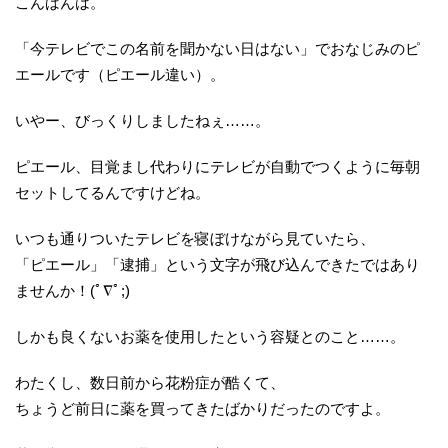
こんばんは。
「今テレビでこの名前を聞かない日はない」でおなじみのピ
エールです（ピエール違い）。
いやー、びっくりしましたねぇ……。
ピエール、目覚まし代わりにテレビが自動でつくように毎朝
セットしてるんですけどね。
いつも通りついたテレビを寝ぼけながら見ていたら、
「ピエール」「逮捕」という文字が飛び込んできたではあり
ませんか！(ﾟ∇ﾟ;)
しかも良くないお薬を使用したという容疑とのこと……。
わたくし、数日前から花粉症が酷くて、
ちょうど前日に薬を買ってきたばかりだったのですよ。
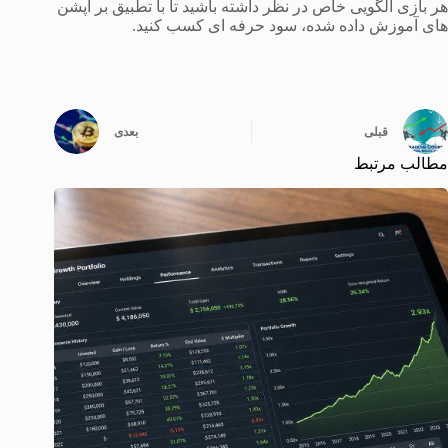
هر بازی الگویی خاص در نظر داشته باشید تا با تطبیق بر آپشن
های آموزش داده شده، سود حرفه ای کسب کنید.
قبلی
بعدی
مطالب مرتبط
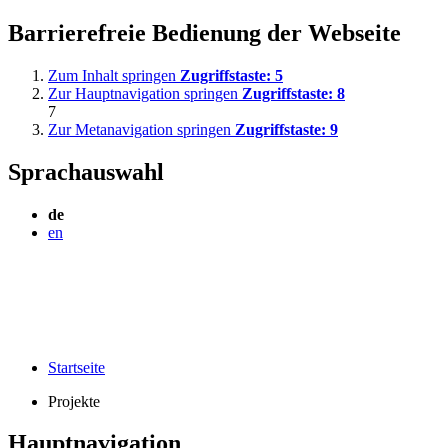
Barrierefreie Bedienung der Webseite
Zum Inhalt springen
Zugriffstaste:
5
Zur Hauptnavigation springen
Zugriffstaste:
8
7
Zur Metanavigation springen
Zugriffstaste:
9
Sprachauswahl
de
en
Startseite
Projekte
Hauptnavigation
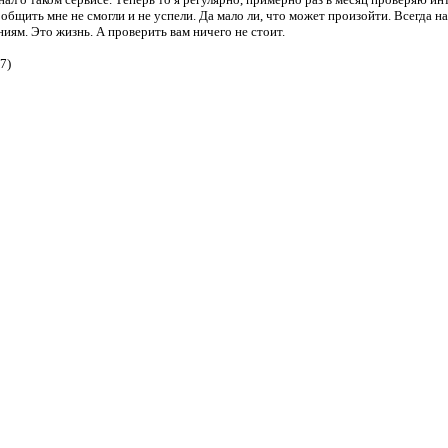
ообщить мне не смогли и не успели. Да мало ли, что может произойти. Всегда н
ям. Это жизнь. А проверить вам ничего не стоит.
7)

☆ ☆ ☆

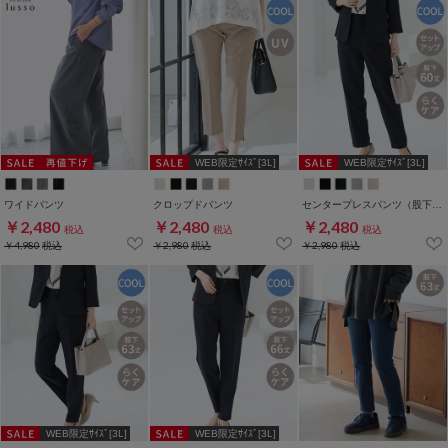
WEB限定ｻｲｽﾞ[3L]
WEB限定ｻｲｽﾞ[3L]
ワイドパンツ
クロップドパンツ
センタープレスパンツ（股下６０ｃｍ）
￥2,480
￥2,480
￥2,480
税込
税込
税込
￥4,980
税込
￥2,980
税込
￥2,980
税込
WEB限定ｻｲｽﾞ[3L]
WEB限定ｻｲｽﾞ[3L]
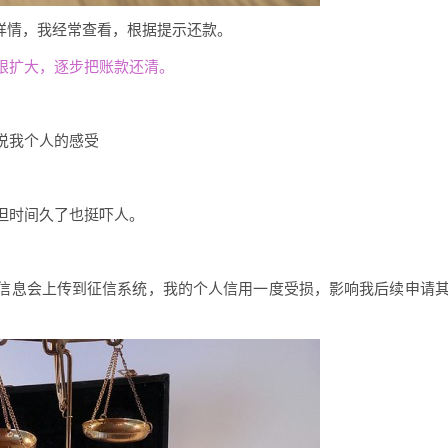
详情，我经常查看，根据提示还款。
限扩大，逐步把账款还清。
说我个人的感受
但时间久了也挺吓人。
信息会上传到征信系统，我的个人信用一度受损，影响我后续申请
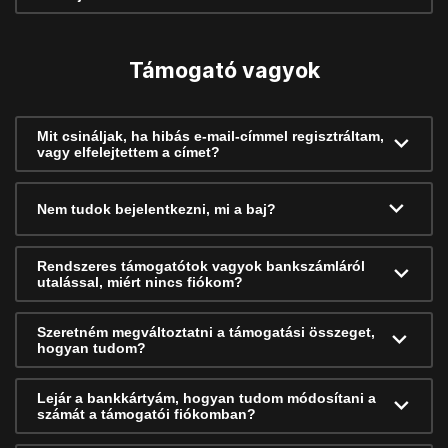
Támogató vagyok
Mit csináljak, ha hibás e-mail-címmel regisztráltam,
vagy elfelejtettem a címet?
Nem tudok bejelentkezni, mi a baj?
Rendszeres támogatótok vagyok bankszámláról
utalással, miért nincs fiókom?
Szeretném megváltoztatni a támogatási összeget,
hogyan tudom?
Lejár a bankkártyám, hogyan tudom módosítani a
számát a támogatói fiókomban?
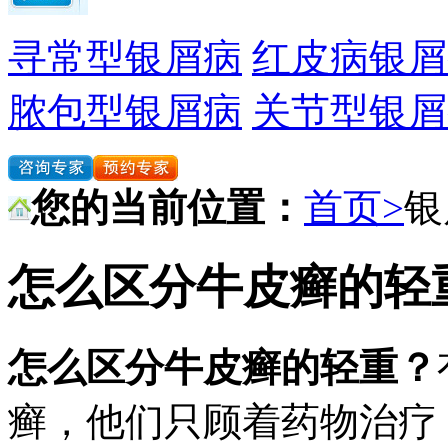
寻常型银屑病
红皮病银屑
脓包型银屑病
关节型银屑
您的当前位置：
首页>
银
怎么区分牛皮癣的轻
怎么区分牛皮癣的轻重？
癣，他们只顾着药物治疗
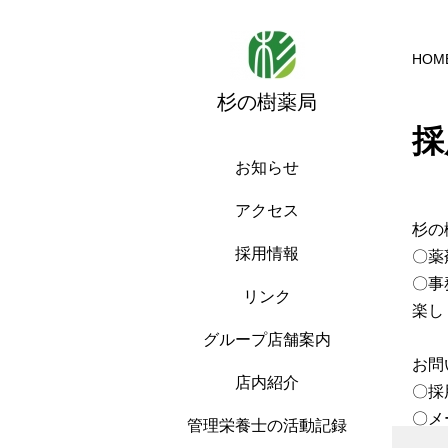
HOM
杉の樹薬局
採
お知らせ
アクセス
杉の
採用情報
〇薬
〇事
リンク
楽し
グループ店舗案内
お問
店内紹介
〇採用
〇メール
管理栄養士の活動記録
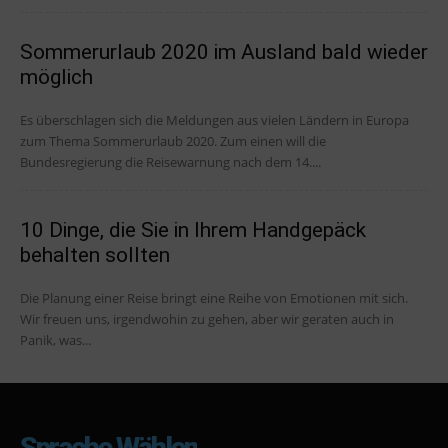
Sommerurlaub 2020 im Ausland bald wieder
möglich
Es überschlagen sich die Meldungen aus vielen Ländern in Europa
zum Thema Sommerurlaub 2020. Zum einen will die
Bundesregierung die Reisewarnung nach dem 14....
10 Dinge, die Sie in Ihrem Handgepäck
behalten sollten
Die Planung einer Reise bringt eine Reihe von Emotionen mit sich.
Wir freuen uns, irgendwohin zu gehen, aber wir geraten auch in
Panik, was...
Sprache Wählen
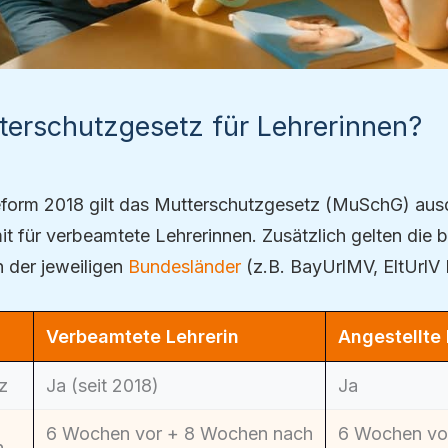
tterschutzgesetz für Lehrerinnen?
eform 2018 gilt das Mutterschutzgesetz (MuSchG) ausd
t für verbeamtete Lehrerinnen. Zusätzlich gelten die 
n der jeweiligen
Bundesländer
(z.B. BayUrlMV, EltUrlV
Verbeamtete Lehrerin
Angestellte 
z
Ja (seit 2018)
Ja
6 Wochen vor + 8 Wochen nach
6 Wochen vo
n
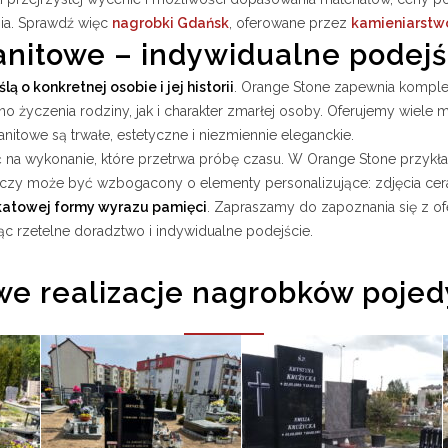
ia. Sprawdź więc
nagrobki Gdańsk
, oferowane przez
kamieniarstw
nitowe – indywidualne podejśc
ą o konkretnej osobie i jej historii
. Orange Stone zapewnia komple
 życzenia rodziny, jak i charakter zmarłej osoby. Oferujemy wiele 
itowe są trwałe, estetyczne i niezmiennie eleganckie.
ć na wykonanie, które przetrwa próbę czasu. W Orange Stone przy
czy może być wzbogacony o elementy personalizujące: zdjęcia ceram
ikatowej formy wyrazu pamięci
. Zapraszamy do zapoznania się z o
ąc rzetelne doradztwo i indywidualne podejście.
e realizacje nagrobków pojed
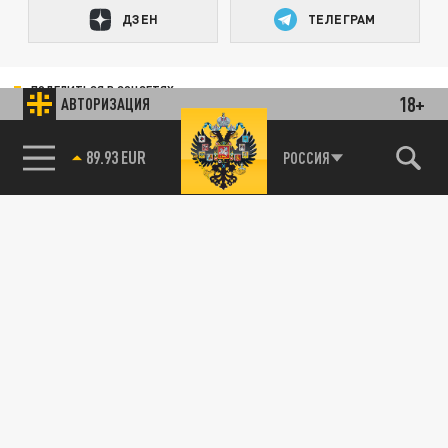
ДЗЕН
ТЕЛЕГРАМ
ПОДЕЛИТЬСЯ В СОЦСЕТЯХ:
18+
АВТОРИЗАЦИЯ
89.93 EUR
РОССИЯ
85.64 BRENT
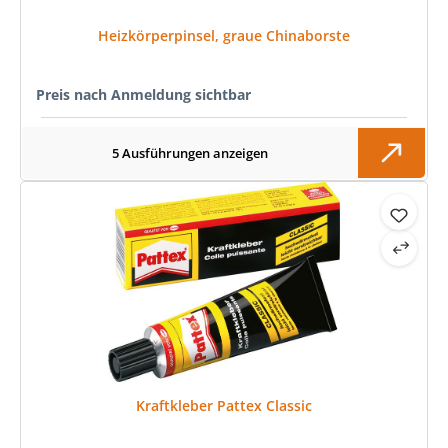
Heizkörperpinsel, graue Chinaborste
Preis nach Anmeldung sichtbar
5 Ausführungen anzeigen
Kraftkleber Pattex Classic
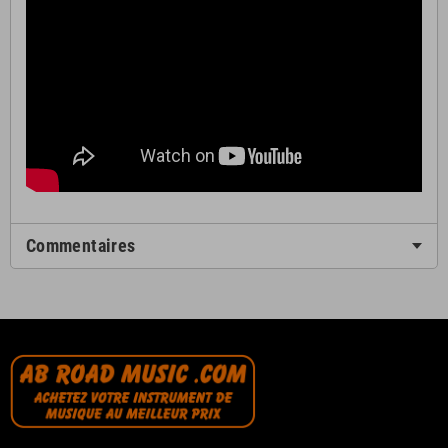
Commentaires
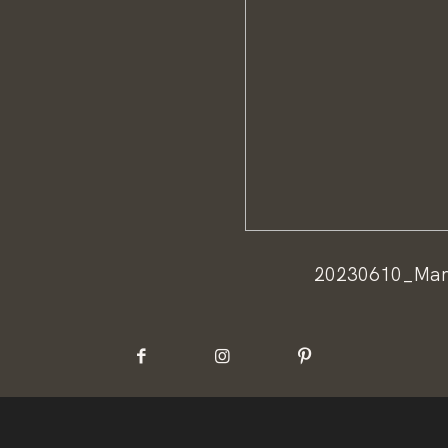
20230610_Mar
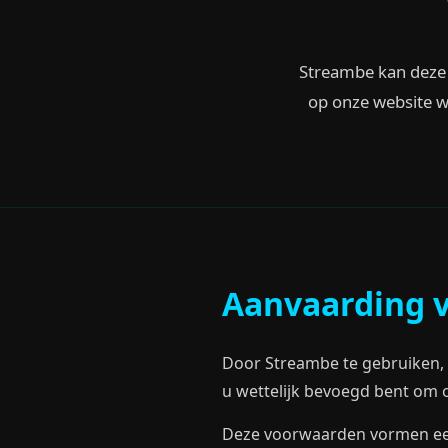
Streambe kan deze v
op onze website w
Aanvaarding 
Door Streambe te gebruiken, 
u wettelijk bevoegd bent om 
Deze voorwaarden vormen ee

☆ ☆ ☆

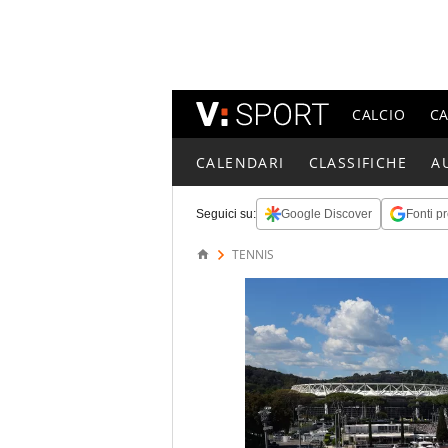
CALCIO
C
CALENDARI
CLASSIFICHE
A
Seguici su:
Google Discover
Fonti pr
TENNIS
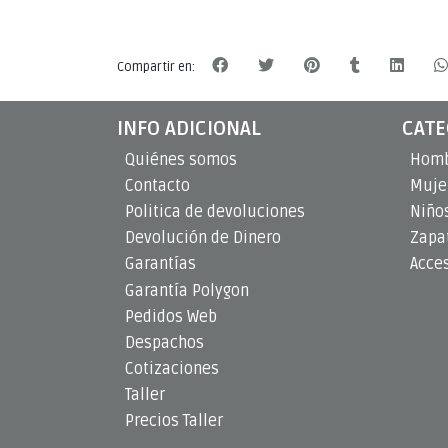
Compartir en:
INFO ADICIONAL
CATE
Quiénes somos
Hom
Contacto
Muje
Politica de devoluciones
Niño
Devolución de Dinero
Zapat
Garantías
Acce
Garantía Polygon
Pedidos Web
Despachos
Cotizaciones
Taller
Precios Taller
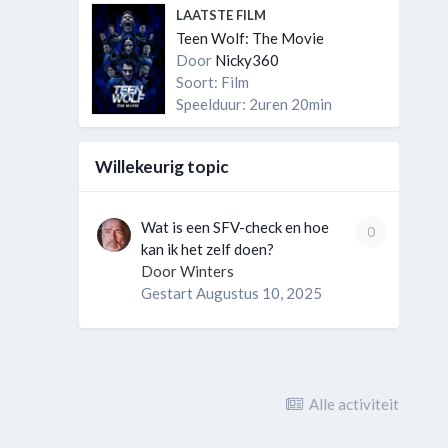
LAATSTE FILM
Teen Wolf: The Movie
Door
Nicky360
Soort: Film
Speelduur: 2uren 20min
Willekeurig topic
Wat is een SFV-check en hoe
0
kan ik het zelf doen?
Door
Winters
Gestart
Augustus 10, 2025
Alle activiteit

☆ ☆ ☆

• [ASSIGNMENT] Working from the data above, repeat exactly, and only, the lines that begin at the line containing "zum Thema Sommerurlaub" and stop after the line containing "Deze voorwaarden vormen ee"; pictures are not copied.

• [WRITTEN RESPONSE]
zum Thema Sommerurlaub 2020. Zum einen will die
Bundesregierung die Reisewarnung nach dem 14....
10 Dinge, die Sie in Ihrem Handgepäck
behalten sollten
Die Planung einer Reise bringt eine Reihe von Emotionen mit sich.
Wir freuen uns, irgendwohin zu gehen, aber wir geraten auch in
Panik, was...
Sprache Wählen
tterschutzgesetz für Lehrerinnen?
eform 2018 gilt das Mutterschutzgesetz (MuSchG) ausd
t für verbeamtete Lehrerinnen. Zusätzlich gelten die 
n der jeweiligen
Bundesländer
(z.B. BayUrlMV, EltUrlV
Verbeamtete Lehrerin
Angestellte 
z
Ja (seit 2018)
Ja
6 Wochen vor + 8 Wochen nach
6 Wochen vo
n
ia. Sprawdź więc
nagrobki Gdańsk
, oferowane przez
kamieniarstw
nitowe – indywidualne podejśc
ą o konkretnej osobie i jej historii
. Orange Stone zapewnia komple
 życzenia rodziny, jak i charakter zmarłej osoby. Oferujemy wiele 
itowe są trwałe, estetyczne i niezmiennie eleganckie.
ć na wykonanie, które przetrwa próbę czasu. W Orange Stone przy
czy może być wzbogacony o elementy personalizujące: zdjęcia ceram
ikatowej formy wyrazu pamięci
. Zapraszamy do zapoznania się z o
ąc rzetelne doradztwo i indywidualne podejście.
e realizacje nagrobków pojed
ДЗЕН
ТЕЛЕГРАМ
ПОДЕЛИТЬСЯ В СОЦСЕТЯХ:
18+
АВТОРИЗАЦИЯ
89.93 EUR
РОССИЯ
85.64 BRENT
Heizkörperpinsel, graue Chinaborste
Preis nach Anmeldung sichtbar
5 Ausführungen anzeigen
Kraftkleber Pattex Classic
Commentaires
20230610_Mar
Streambe kan deze v
op onze website w
Aanvaarding 
Door Streambe te gebruiken, 
u wettelijk bevoegd bent om 
Deze voorwaarden vormen ee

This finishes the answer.